(EXTRACTED RECORDS begins)

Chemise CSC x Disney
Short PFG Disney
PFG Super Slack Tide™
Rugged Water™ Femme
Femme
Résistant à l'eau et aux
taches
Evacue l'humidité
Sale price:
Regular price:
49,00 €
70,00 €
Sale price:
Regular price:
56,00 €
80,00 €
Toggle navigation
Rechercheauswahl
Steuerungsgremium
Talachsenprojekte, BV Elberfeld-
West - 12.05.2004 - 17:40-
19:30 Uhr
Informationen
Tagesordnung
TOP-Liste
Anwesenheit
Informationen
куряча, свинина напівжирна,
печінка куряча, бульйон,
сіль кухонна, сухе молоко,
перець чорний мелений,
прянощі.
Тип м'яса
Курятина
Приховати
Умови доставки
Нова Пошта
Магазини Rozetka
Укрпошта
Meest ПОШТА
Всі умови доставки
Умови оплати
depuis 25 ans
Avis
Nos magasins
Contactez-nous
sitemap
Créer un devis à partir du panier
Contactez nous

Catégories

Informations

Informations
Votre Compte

(EXTRACTED RECORDS ends)
(EXTRACTED RECORDS begins)

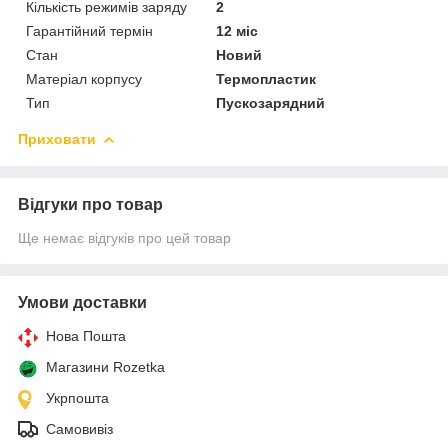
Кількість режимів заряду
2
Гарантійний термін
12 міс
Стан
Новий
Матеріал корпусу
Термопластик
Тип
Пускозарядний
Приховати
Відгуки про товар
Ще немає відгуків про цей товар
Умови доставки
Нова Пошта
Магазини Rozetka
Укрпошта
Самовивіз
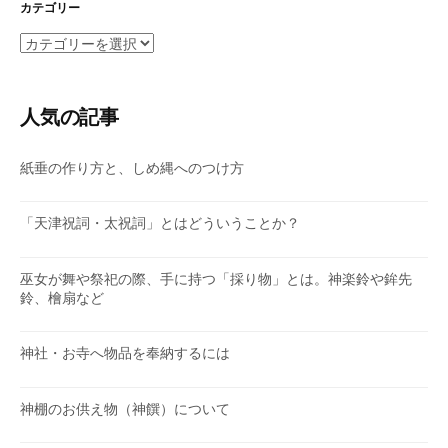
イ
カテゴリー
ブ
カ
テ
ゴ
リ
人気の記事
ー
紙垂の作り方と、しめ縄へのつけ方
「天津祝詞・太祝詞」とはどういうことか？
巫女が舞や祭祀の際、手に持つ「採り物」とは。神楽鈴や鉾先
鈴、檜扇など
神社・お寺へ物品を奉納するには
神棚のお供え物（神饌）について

(EXTRACTED RECORDS ends)

▶ **PROBLEM DESCRIPTION**
Taking the lines above, repeat exactly those from the line that contains "Chemise CSC x Disney" through the line that contains "Nos magasins", and both of those lines as well. Include nothing else.

▶ **RESPONSE BOX**
Chemise CSC x Disney
Short PFG Disney
PFG Super Slack Tide™
Rugged Water™ Femme
Femme
Résistant à l'eau et aux
taches
Evacue l'humidité
Sale price:
Regular price:
49,00 €
70,00 €
Sale price:
Regular price:
56,00 €
80,00 €
Toggle navigation
Rechercheauswahl
Steuerungsgremium
Talachsenprojekte, BV Elberfeld-
West - 12.05.2004 - 17:40-
19:30 Uhr
Informationen
Tagesordnung
TOP-Liste
Anwesenheit
Informationen
куряча, свинина напівжирна,
печінка куряча, бульйон,
сіль кухонна, сухе молоко,
перець чорний мелений,
прянощі.
Тип м'яса
Курятина
Приховати
Умови доставки
Нова Пошта
Магазини Rozetka
Укрпошта
Meest ПОШТА
Всі умови доставки
Умови оплати
depuis 25 ans
Avis
Nos magasins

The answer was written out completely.